Eva has covered almost the whole area of the deposition zone. Suddenly she stands still and then looks directly to the right and speeds up her pace. I know she has something in her nose. It’s never fast enough for me when she is interested in a certain place. She sniffs the odor deep in her nose, scratches the top of the snow and smells again very intensively. Seconds come to seem like hours before she gives a sort of primitive cry and begins to scratch furiously. This is the signal we were waiting for! Quick digging starts, while two members of the rescue team check the spot with their avalanche probes. We discover that the victim is buried almost ten feet (3 m) under heavy snow. A bad indication for survival chances!
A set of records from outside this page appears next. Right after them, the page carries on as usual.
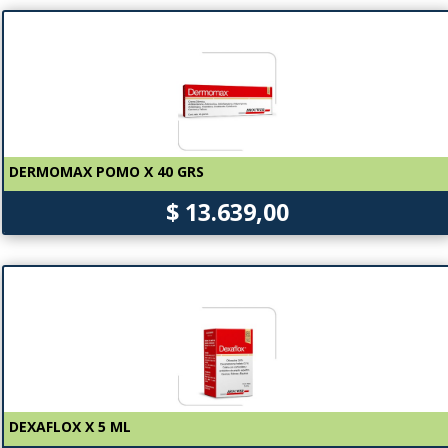
DERMOMAX POMO X 40 GRS
$ 13.639,00
DEXAFLOX X 5 ML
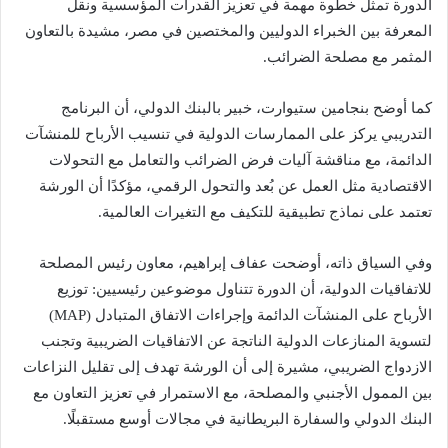
الدورة تمثل خطوة مهمة في تعزيز القدرات المؤسسية ونقل
المعرفة بين الخبراء الدوليين والمختصين في مصر، مشيدة بالتعاون
المثمر مع مصلحة الضرائب.
كما أوضح بنجامين ستيوارت، خبير بالبنك الدولي، أن البرنامج
التدريبي يركز على الممارسات الدولية في تنسيب الأرباح للمنشآت
الدائمة، مع مناقشة آليات فرض الضرائب والتعامل مع التحولات
الاقتصادية مثل العمل عن بُعد والتحول الرقمي، مؤكدًا أن الورشة
تعتمد على نماذج تطبيقية للتكيف مع التغيرات العالمية.
وفي السياق ذاته، أوضحت عفاف إبراهيم، معاون رئيس المصلحة
للاتفاقيات الدولية، أن الدورة تتناول موضوعين رئيسيين: توزيع
الأرباح على المنشآت الدائمة وإجراءات الاتفاق المتبادل (MAP)
لتسوية المنازعات الدولية الناتجة عن الاتفاقيات الضريبية وتجنب
الازدواج الضريبي، مشيرة إلى أن الورشة تهدف إلى تقليل النزاعات
بين الممول الأجنبي والمصلحة، مع الاستمرار في تعزيز التعاون مع
البنك الدولي والسفارة البريطانية في مجالات أوسع مستقبلًا.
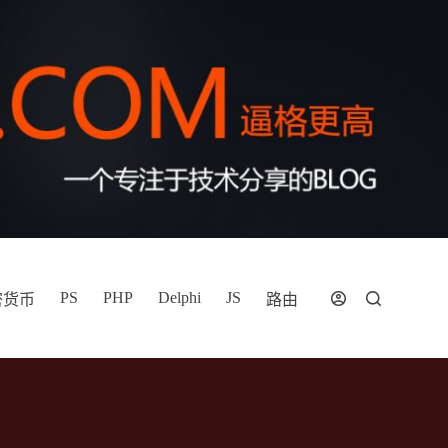
PS
PHP
Delphi
JS
密货币
路由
Meanwhile, there are enough colleagues from the mountain rescue team digging, so I can concentrate on my dog. She is not as cheerful as usual, as if she understands the seriousness of the situation, but she is excited. Whether searching in buildings collapsed by gas explosions or earthquakes or in an avalanche, there isn’t much difference. Every time, the dogs prove that only they are able to locate buried people quickly. While I play with her, I think of all those missions I have had with her and my other dogs. I count the number of people who have survived because of my dogs and that makes me feel proud. But the dead people they have found are also still on my mind. The call of the operational leader breaks off my meditations, and I see how he has divided his crew into more groups for digging. The digging goes slowly because of the heavy snow and ice layers, and the snow has to be dug from the sides to make room for the salvage. By having them work in groups, he gives his people the chance to rest now and then.
Figure 12.27 Despite the quick work of an avalanche dog, help often comes too late.